Essentially giving you the freedom to create your own stages, the basic concept behind the Toy Box remains the same - you're presented with an empty level game world that you can add to, delete, shuffle around and build in for yourself, to create stages, worlds, and stories you can share with your friends. The only difference is, this time you don't actually have to do anything yourself.
"I'll be honest with you, I'm not actually that much of a builder, I'm just not. I love the idea, I think it's cool, but I don't have time to spend time on it.". John explains. That may explain why the game's newest toys - builders - aim to make the construction of your level that much quicker. When you're faced with an empty space, and decide a castle would look nice there instead, you may not want to spend time slogging through the game's various menus, finding the right pieces, and slowly slotting them together.
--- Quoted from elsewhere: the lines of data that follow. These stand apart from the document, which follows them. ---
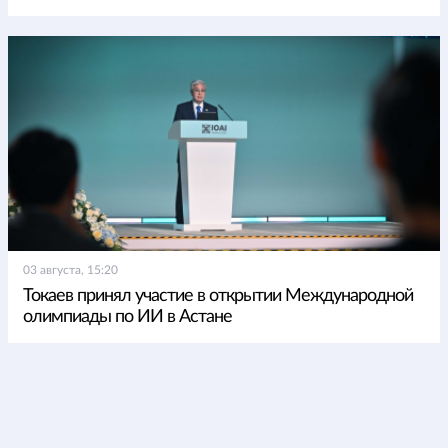
03 августа, 15:20
Токаев принял участие в открытии Международной
олимпиады по ИИ в Астане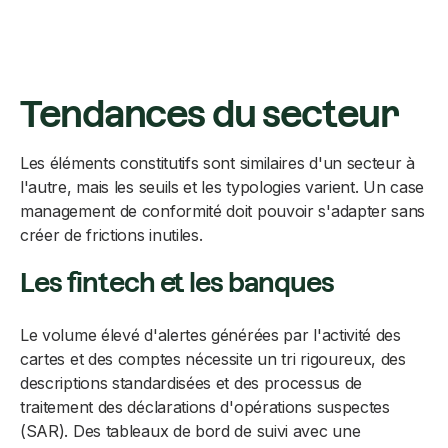
Tendances du secteur
Les éléments constitutifs sont similaires d'un secteur à
l'autre, mais les seuils et les typologies varient. Un case
management de conformité doit pouvoir s'adapter sans
créer de frictions inutiles.
Les fintech et les banques
Le volume élevé d'alertes générées par l'activité des
cartes et des comptes nécessite un tri rigoureux, des
descriptions standardisées et des processus de
traitement des déclarations d'opérations suspectes
(SAR). Des tableaux de bord de suivi avec une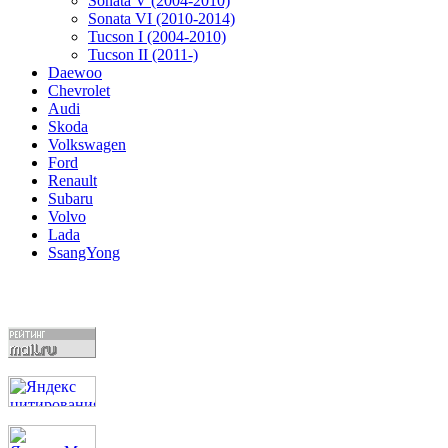
Sonata V (2004-2010)
Sonata VI (2010-2014)
Tucson I (2004-2010)
Tucson II (2011-)
Daewoo
Chevrolet
Audi
Skoda
Volkswagen
Ford
Renault
Subaru
Volvo
Lada
SsangYong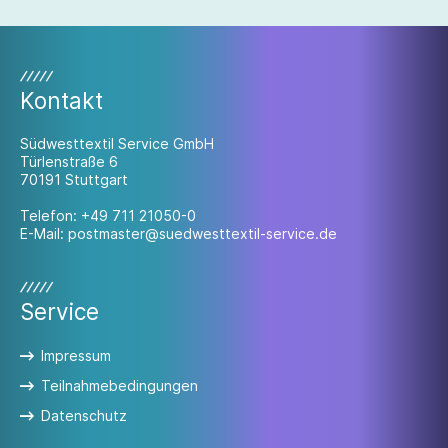
bieten wir für Fachkräfte in
Textilunternehmen Qualifizierungsmodule
an. Unser Fachartikel gibt Ihnen einen
Überblick zu den Hintergründen.
Kontakt
Südwesttextil Service GmbH
Türlenstraße 6
70191 Stuttgart
Telefon:
+49 711 21050-0
E-Mail:
postmaster@suedwesttextil-service.de
Service
Impressum
Teilnahmebedingungen
Datenschutz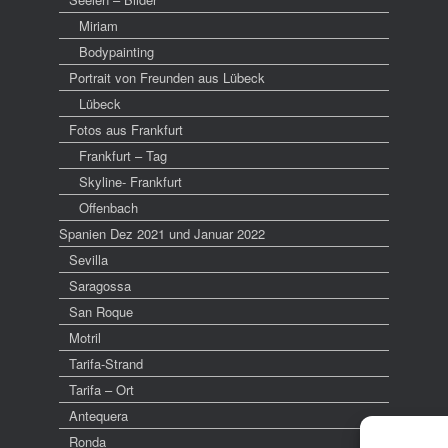
Miriam
Bodypainting
Portrait von Freunden aus Lübeck
Lübeck
Fotos aus Frankfurt
Frankfurt – Tag
Skyline- Frankfurt
Offenbach
Spanien Dez 2021 und Januar 2022
Sevilla
Saragossa
San Roque
Motril
Tarifa-Strand
Tarifa – Ort
Antequera
Ronda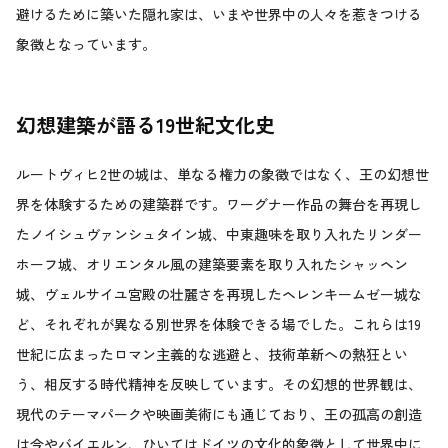
避けるために築いた隠れ家は、いまや世界中の人々を惹きつける
象徴となっています。
幻想建築が語る19世紀文化史
ルートヴィヒ2世の城は、単なる権力の象徴ではなく、王の幻想世
界を体験するための建築群です。ワーグナー作品の舞台を再現し
たノイシュヴァンシュタイン城、中東趣味を取り入れたリンダー
ホーフ城、オリエンタル風の建築要素を取り入れたシャッヘン
城、ヴェルサイユ宮殿の壮麗さを再現したヘレンキームゼー城な
ど、それぞれが異なる別世界を体験できる場でした。これらは19
世紀に広まったロマン主義的な逃避と、技術革新への熱狂とい
う、相反する時代精神を反映しています。その幻想的世界観は、
現代のテーマパークや映画美術にも通じており、王の孤高の創造
は今やバイエルン、ひいてはドイツの文化的象徴として世界中に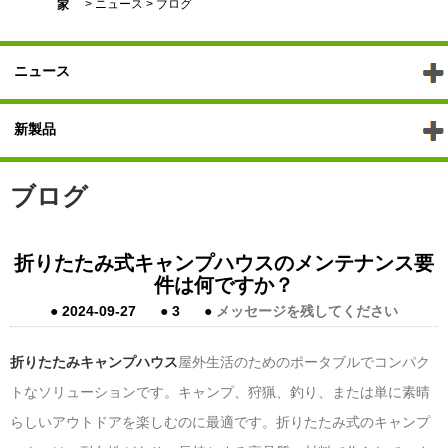
>
ニュース
>
ブログ
家
ニュース
新製品
ブログ
折りたたみ式キャンプハウスのメンテナンス要
件は何ですか？
●
2024-09-27
●
3
●
メッセージを残してください
折りたたみキャンプハウス
屋外生活のためのポータブルでコンパク
トなソリューションです。キャンプ、狩猟、釣り、または単に素晴
らしいアウトドアを楽しむのに最適です。折りたたみ式のキャンプ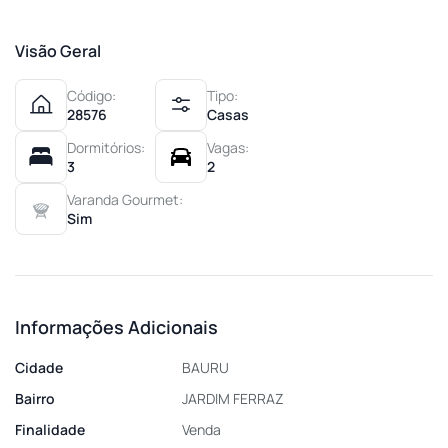
Visão Geral
Código:
Tipo:
28576
Casas
Dormitórios:
Vagas:
3
2
Varanda Gourmet:
Sim
Informações Adicionais
Cidade
BAURU
Bairro
JARDIM FERRAZ
Finalidade
Venda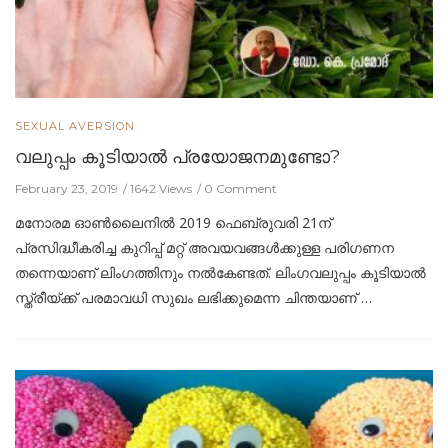
SEXUAL AVERSION
വലുപ്പം കൂടിയാൽ പ്രയോജനമുണ്ടോ?
February 23, 2019
1642 Views
0 Comment
മനോരമ ഓണ്‍ലൈനില്‍ 2019 ഫെബ്രുവരി 21ന്
പ്രസിദ്ധീകരിച്ച കുറിപ്പ് മറ്റ് അവയവങ്ങൾക്കുള്ള പരിഗണന
തന്നെയാണ് ലിംഗത്തിനും നൽകേണ്ടത്. ലിംഗവലുപ്പം കൂടിയാൽ
സ്ത്രീയ്ക്ക് പരമാവധി സുഖം ലഭിക്കുമെന്ന ചിന്തയാണ് …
Builders, as their name suggests, can take care of all that for you. Coming in a variety of flavours, these little AI figures will stroll around your game world, building *things* as you've instructed. All you have to do is drag a selection box to show how big you want it, how tall you want it, and where you want it to go, and your builders will do the hard work for you. And they can be as generic or as specific as you want. From forest builders to grind rail builders, from castle builders to pirate village builders, there's a builder for most things you can think of - and the things they make will look totally different every time. Procedurally generated, you can give two builders two equal areas of space to work in, and both will make something completely different.
Of course, they aren't entirely perfect, as John demonstrates, setting Mr Gibbs to build a pirate village, only for him to start constructing it off a cliff. "Mr Gibbs is just building something off in space - they don't always respect the laws of physics" he explains - but even if it isn't perfect, building your ideal level will take a fraction of the time. If you want to concentrate on the puzzles in your level, you can leave a builder making the scenery. If you want to build yourself a grand forest, but don't care too much about the seaside shanty town it leads to, you can divide the work up as you see fit. And the builders can handle gameplay, too.
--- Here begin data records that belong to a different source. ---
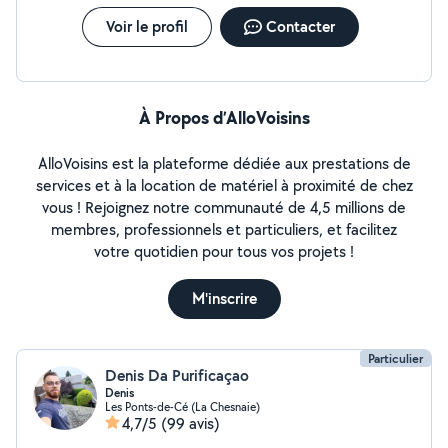
Voir le profil
Contacter
À Propos d’AlloVoisins
AlloVoisins est la plateforme dédiée aux prestations de
services et à la location de matériel à proximité de chez
vous ! Rejoignez notre communauté de 4,5 millions de
membres, professionnels et particuliers, et facilitez
votre quotidien pour tous vos projets !
M'inscrire
Particulier
Denis Da Purificaçao
Denis
Les Ponts-de-Cé (La Chesnaie)
4,7/5
(99 avis)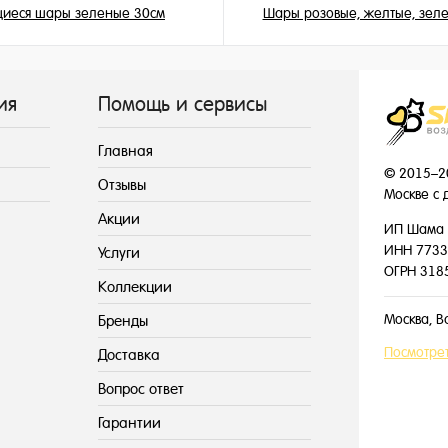
щиеся шары зеленые 30см
Шары розовые, желтые, зел
195 ₽
149 ₽
/ шт
/ шт
ия
Помощь и сервисы
Главная
© 2015–2
Отзывы
Москве с 
Акции
ИП Шама 
ИНН 7733
Услуги
ОГРН 318
Коллекции
Москва, В
Бренды
Посмотрет
Доставка
Вопрос ответ
Гарантии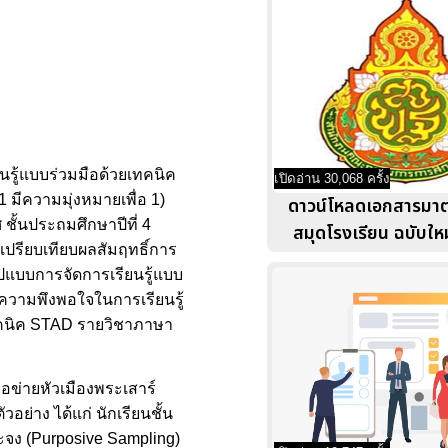
รู้แบบร่วมมือด้วยเทคนิค
เปิดอ่าน 30,068 ครั้ง
มีความมุ่งหมายเพื่อ 1)
ดาวน์โหลดเอกสารมา
ั้นประถมศึกษาปีที่ 4
สมุดโรงเรียน ฉบับใหม
เปรียบเทียบผลสัมฤทธิ์การ
ปแบบการจัดการเรียนรู้แบบ
าความพึงพอใจในการเรียนรู้
เทคนิค STAD รายวิชาภาษา
ือข่ายหัวเมืองพระเสาร์
่าง ได้แก่ นักเรียนชั้น
ะจง (Purposive Sampling)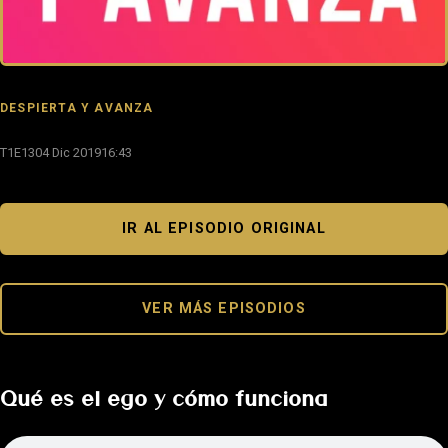
DESPIERTA Y AVANZA
T1E13
04 Dic 2019
16:43
IR AL EPISODIO ORIGINAL
VER MÁS EPISODIOS
Qué es el ego y cómo funciona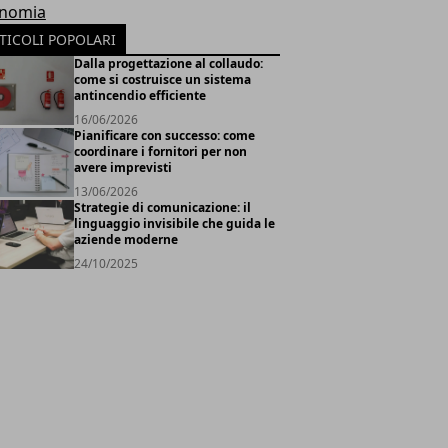
nomia
TICOLI POPOLARI
Dalla progettazione al collaudo:
come si costruisce un sistema
antincendio efficiente
16/06/2026
Pianificare con successo: come
coordinare i fornitori per non
avere imprevisti
13/06/2026
Strategie di comunicazione: il
linguaggio invisibile che guida le
aziende moderne
24/10/2025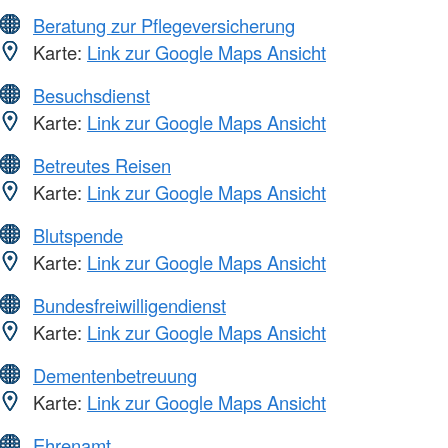
Beratung zur Pflegeversicherung
Karte:
Link zur Google Maps Ansicht
Besuchsdienst
Karte:
Link zur Google Maps Ansicht
Betreutes Reisen
Karte:
Link zur Google Maps Ansicht
Blutspende
Karte:
Link zur Google Maps Ansicht
Bundesfreiwilligendienst
Karte:
Link zur Google Maps Ansicht
Dementenbetreuung
Karte:
Link zur Google Maps Ansicht
Ehrenamt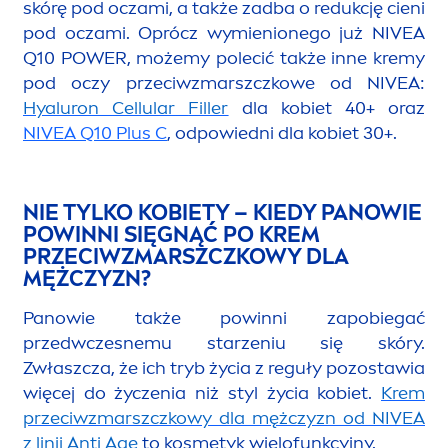
skórę pod oczami, a także zadba o redukcję cieni
pod oczami. Oprócz wymienionego już
NIVEA
Q10 POWER, możemy polecić także inne kremy
pod oczy przeciwzmarszczkowe od
NIVEA
:
Hyaluron
Cellular
Filler
dla kobiet 40+ oraz
NIVEA
Q10 Plus C
, odpowiedni dla kobiet 30+.
NIE TYLKO KOBIETY – KIEDY PANOWIE
POWINNI SIĘGNĄĆ PO KREM
PRZECIWZMARSZCZKOWY DLA
MĘŻCZYZN?
Panowie także powinni zapobiegać
przedwczesnemu starzeniu się skóry.
Zwłaszcza, że ich tryb życia z reguły pozostawia
więcej do życzenia niż styl życia kobiet.
Krem
przeciwzmarszczkowy dla mężczyzn od
NIVEA
z linii Anti Age
to kosmetyk wielofunkcyjny.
With mild trepidation, we watched as John found out a "platform" builder from his virtual toy box, and dragged out an area in the game world, before letting the builder get to work. It's hard enough for a human to get gameplay elements right - but could a computer really manage any better? Still, John wasn't worried, as we headed back down to the ground to tweak his newly (auto-) constructed pirate village. "Bear in mind that I have all the individual pieces of the toy box to build with myself, and I can modify any of them too. I can whip out my magic wand, grab pieces of this castle, and I can delete them, or move them, and edit and modify." So if you suddenly decide you do care how that forest looks, or think poor old Mr Gibbs was a berk for putting the pub right next to a little old lady's house, you can delve in, and tweak their creations too.
After a few minutes had passed (the builders don't finish things instantly, and take things pretty steadily), it was time to see how the platform builder was getting on. Having half expected them to build a straight road with a single jump in the middle, you can imagine our amazement when we were met with a fully functioning, and rather complex looking, platforming stage. With automatically raising platforms, beams that swung by to knock you off, conveyor belts, traps, and practically every other type of platforming staple you can think of, this was a fully fledged game - and all made automatically by a computer.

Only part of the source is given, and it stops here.